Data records
********

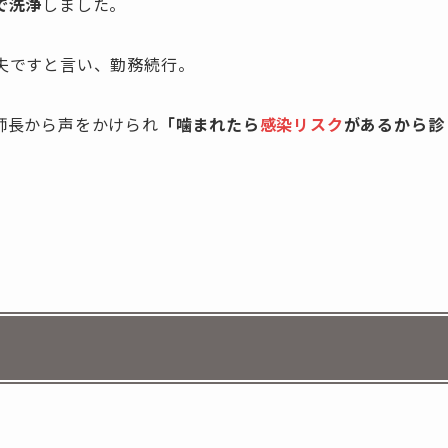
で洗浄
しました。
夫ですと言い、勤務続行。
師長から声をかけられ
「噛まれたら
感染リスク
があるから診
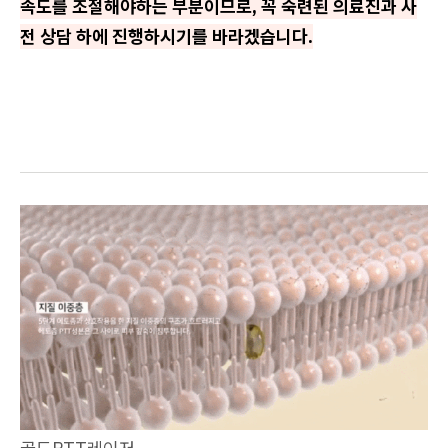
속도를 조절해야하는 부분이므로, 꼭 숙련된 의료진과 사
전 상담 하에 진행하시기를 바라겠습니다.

********

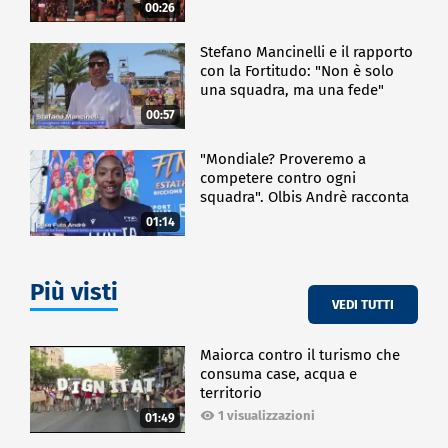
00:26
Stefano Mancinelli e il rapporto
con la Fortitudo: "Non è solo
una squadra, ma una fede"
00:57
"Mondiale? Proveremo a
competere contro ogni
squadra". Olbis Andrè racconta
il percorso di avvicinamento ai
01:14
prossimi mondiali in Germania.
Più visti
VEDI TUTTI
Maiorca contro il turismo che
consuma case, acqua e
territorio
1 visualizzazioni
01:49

********

Which lines in the records above contain the string "squadra"? Copy each one.

## Your response
una squadra, ma una fede"
squadra". Olbis Andrè racconta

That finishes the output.